In [None]:
## May 12 2021
## Author: Benjamin Diethelm-Varela
## Crash course on statistics

# Variable types
The data types influence how data is summarized and visualized

Types are:
- Quantitative: numerical variables. Amiable to descriptive statistics (e.g. mean)
    - Continuous: any value within an interval (height, weight, time)
    - Discrete: countable value with a finite number of possible values (children)
- Categorical (qualitative): classifies items into groups with no numerical meaning to them
    - Ordinal: has some order or ranking associated to it (e.g. college class)
    - Nominal: no ranking (e.g. race, US States)

# Study design
There are a myriad of study designs available, from exploratory analysis of available data, to well studied data collection efforts

Study designs are performed in many fields: clinical trials, public opinion surveys, etc.

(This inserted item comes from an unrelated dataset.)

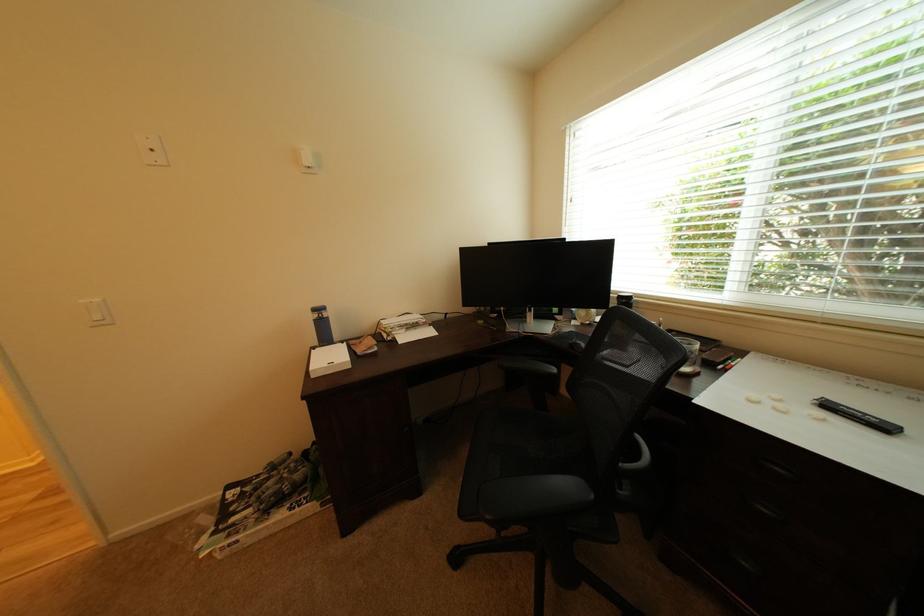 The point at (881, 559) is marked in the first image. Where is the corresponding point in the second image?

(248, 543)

The general types of study designs are:
- Exploratory (watch for p-hacking here) vs confirmatory studies
- Comparative (contrast one quantity to another) vs non-comparative studies (predict absolute quantities, e.g. blood pressure)
- Observational (arises naturally) vs experimental (involves manipulation) studies

Typical epidemiological studies, such as effects of tobacco on lifespan, are observational. An example of experimental studies would be observing the effect of a fertilizer on crop yields.

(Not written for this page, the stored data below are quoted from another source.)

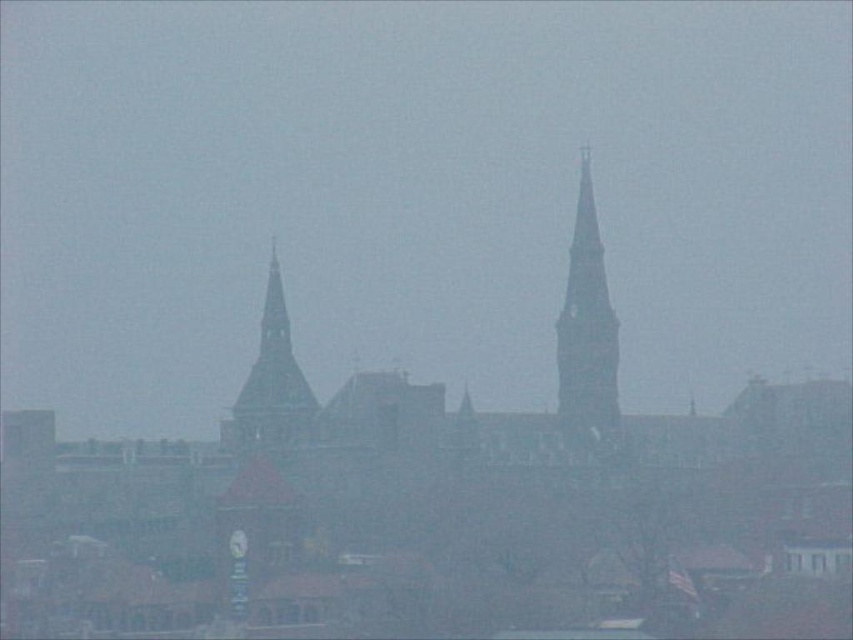 You are a city planner assessing the spacing between the smooth gray stone bell tower at center right and the smooth stone bell tower at center. The city requires a minimum of 50 meters between such structures for safety. Does the current distance meet this requirement?

The distance between the smooth gray stone bell tower at center right and the smooth stone bell tower at center is 55.80 meters, which exceeds the required 50 meters, so it meets the safety requirement.

You are a tourist standing in the city square and want to take a photo of both the smooth gray stone bell tower at center right and the smooth stone bell tower at center. Which bell tower should you move towards to get a clearer picture of it?

You should move towards the smooth gray stone bell tower at center right because it is closer to you than the smooth stone bell tower at center, so it will appear clearer in your photo.

You are a tourist in the city and want to take a photo of both the smooth gray stone bell tower at center right and the smooth stone bell tower at center. However, you notice that one of them is partially hidden. Which bell tower is blocking the view of the other?

The smooth gray stone bell tower at center right is above the smooth stone bell tower at center, so the smooth gray stone bell tower at center right is blocking the view of the smooth stone bell tower at center.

On experiments, we randomly assign subjects to groups. On observational analyses, subjects are said to be exposed

## Statistical power
Power to assess whether a study design is likely to yield meaningful findings

## Bias
Measurements systematically off-target, or sample not representative. This is especially acute in observational studies

# Categorical and quantitative data

In [31]:
# We'll use a toy dataset for these notes
# Visualizations in seaborn
# Import pandas and numpy
%matplotlib widget
import matplotlib.pyplot as plt
import seaborn as sns
import pandas as pd
import numpy as np

# Create some lists
topics = ['Computational chemistry', 'Medicinal chemistry', 'Biochemistry', 
          'Structural biology', 'Microbiology', 'Immunology', 'Pharmacology',
          'Genetics', 'Pharmacogenomics', 'Pharmaceutics', 'Pharmacometrics',
         'Cosmetics', 'Regulatory Science', 'Public Health']
researchers = [82, 45, 50, 96, 84, 75, 77, 60, 42, 87, 62, 35, 73, 61]
labs = [6,8,6,12,10,9,8,6,5,11,5,4,5,4]

# Weld them into a dictionary
department = {'topic': topics, 'number of researchers': researchers,
              'number of laboratories': labs}

# Create a dataframe
df = pd.DataFrame(department)
df

Unnamed: 0,topic,number of researchers,number of laboratories
0,Computational chemistry,82,6
1,Medicinal chemistry,45,8
2,Biochemistry,50,6
3,Structural biology,96,12
4,Microbiology,84,10
5,Immunology,75,9
6,Pharmacology,77,8
7,Genetics,60,6
8,Pharmacogenomics,42,5
9,Pharmaceutics,87,11


## Categorical data
This data classifies items into groups. An example is marital status. Another is ethnicity.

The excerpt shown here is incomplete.